> WORK REQUEST
Select from the data all lines with the word "بسیار".

=== PROVIDED MATERIAL ===

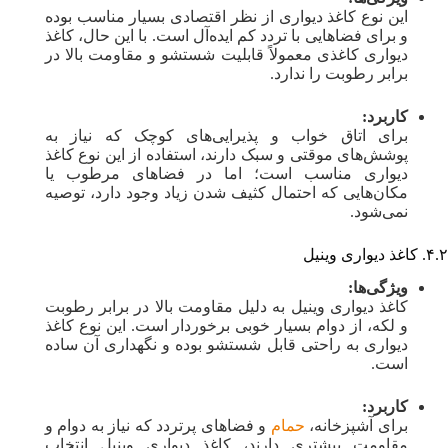
این نوع کاغذ دیواری از نظر اقتصادی بسیار مناسب بوده
و برای فضاهایی با تردد کم ایده‌آل است. با این حال، کاغذ
دیواری کاغذی معمولاً قابلیت شستشو و مقاومت بالا در
برابر رطوبت را ندارد.
کاربرد:
برای اتاق خواب و پذیرایی‌های کوچک که نیاز به
پوشش‌های موقتی و سبک دارند، استفاده از این نوع کاغذ
دیواری مناسب است؛ اما در فضاهای مرطوب یا
مکان‌هایی که احتمال کثیف شدن زیاد وجود دارد، توصیه
نمی‌شود.
۴.۲. کاغذ دیواری وینیل
ویژگی‌ها:
کاغذ دیواری وینیل به دلیل مقاومت بالا در برابر رطوبت
و لکه، از دوام بسیار خوبی برخوردار است. این نوع کاغذ
دیواری به راحتی قابل شستشو بوده و نگهداری آن ساده
است.
کاربرد:
برای آشپزخانه،
حمام
و فضاهای پرتردد که نیاز به دوام و
مقاومت بیشتری دارند، کاغذ دیواری وینیل انتخاب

===

> ANSWER TO THE EXERCISE
این نوع کاغذ دیواری از نظر اقتصادی بسیار مناسب بوده
و لکه، از دوام بسیار خوبی برخوردار است. این نوع کاغذ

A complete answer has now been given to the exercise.